• Work instructions
Search the listing below for "were". Copy each matching line.

• Listed records
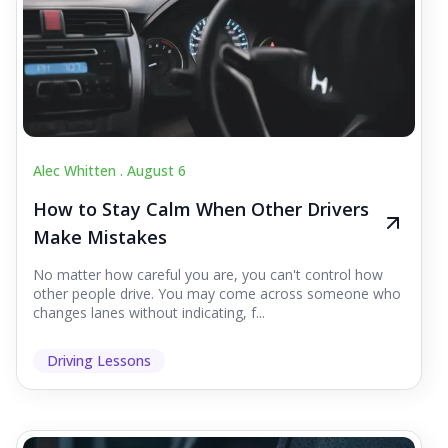
Alec Whitten .
August 6
How to Stay Calm When Other Drivers
Make Mistakes
No matter how careful you are, you can't control how
other people drive. You may come across someone who
changes lanes without indicating, f...
Driving Lessons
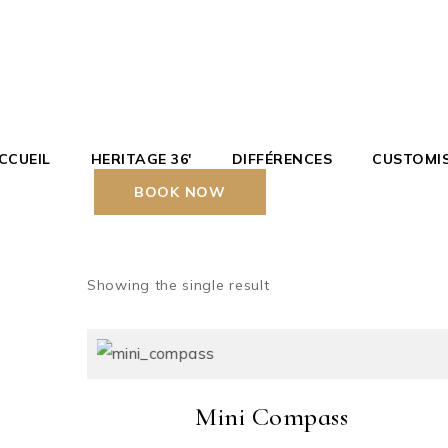
Skip
to
the
content
CCUEIL
HERITAGE 36′
DIFFÉRENCES
CUSTOMI
BOOK NOW
Showing the single result
Mini Compass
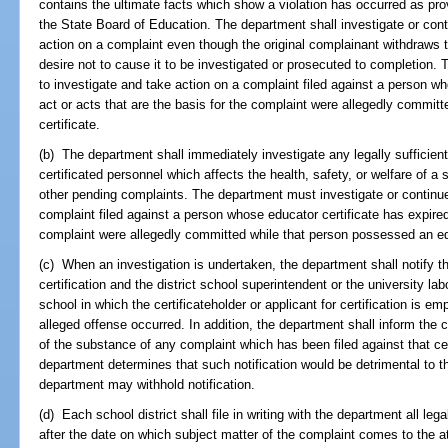
contains the ultimate facts which show a violation has occurred as pro
the State Board of Education. The department shall investigate or cont
action on a complaint even though the original complainant withdraws t
desire not to cause it to be investigated or prosecuted to completion.
to investigate and take action on a complaint filed against a person wh
act or acts that are the basis for the complaint were allegedly commi
certificate.
(b) The department shall immediately investigate any legally sufficie
certificated personnel which affects the health, safety, or welfare of a 
other pending complaints. The department must investigate or continue
complaint filed against a person whose educator certificate has expired 
complaint were allegedly committed while that person possessed an edu
(c) When an investigation is undertaken, the department shall notify the
certification and the district school superintendent or the university lab
school in which the certificateholder or applicant for certification is 
alleged offense occurred. In addition, the department shall inform the cer
of the substance of any complaint which has been filed against that cer
department determines that such notification would be detrimental to th
department may withhold notification.
(d) Each school district shall file in writing with the department all leg
after the date on which subject matter of the complaint comes to the att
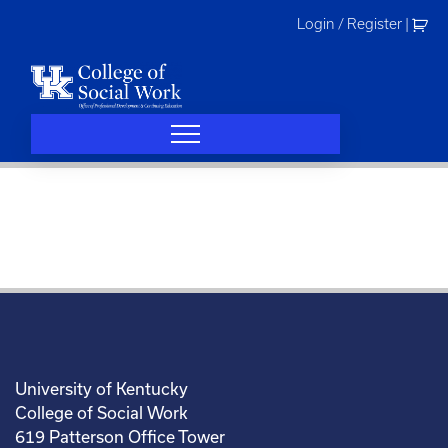
Skip
Login / Register
|
to
content
University of Kentucky
College of Social Work
619 Patterson Office Tower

• Your solution
act or acts that are the basis for the complaint were allegedly commi
complaint were allegedly committed while that person possessed an edu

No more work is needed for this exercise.